Años de viajes a Auschwitz, visitas a museos sobre la Shoá, emotivas películas sobre el Holocausto; enormes cantidades de dinero dedicadas a cumbres y encuentros sobre antisemitismo; reuniones con líderes y gobernantes occidentales; artículos, papers y ensayos sobre el "Nunca Más"… Y, sin embargo, el día de la mayor masacre contra los judíos desde el Holocausto, las calles de Occidente se llenaron de gente festejándolo y justificándolo.

(Fotos: Redes)
Esto nos obliga a preguntarnos si todo lo implementado para frenar el odio funcionó. Tal vez hemos caído en la autocomplacencia y en la endogamia. Nos miramos el ombligo, hemos explosionado en múltiples organizaciones aspirando a desbancar a la otra, viajamos en un ego trip, remando en direcciones contrarias. Hablamos para los convencidos, escuchándonos a nosotros mismos, repitiendo eslóganes entre amigos, compartiendo un pedacito de trauma heredado, mientras nos peleamos por la foto con algún ministro de los gobiernos más antisemitas de Occidente.

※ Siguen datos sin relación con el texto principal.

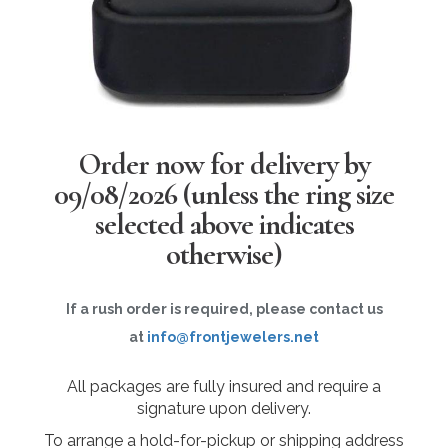
Order now for delivery by
09/08/2026
(unless the ring size
selected above indicates
otherwise)
If a rush order is required, please contact us
at
info@frontjewelers.net
All packages are fully insured and require a
signature upon delivery.
To arrange a hold-for-pickup or shipping address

Viajamos, comemos, simulamos reflexionar. Morimos de cholulismo y de falsa emocionalidad, transformando la memoria en espectáculo: viajes, congresos, medallas, almuerzos, fotos de grupo, discursos pomposos… blablablá. Y mientras tanto, el mundo sigue adelante, y el antisemitismo se expande sin freno. ¿Cómo es posible que, con tantos recursos y tanta atención, no hayamos logrado que el antisemitismo sea percibido de una vez por todas como una vergüenza inconfesable?
Sí, Occidente se convierte a pasos veloces en un antro de ignorancia y de malas intenciones. Pero ¿a quién le hablamos nosotros? Hemos facilitado la desconexión con una amplia mayoría de la población, alimentando la ilusión de que recordar es suficiente. Recordar como sea, con tal de que nos inviten a la mesa del banquete. Pero recordar sin rigor, sin traducir la memoria en acción efectiva, en pedagogía, en estrategias concretas de prevención, no sirve de nada.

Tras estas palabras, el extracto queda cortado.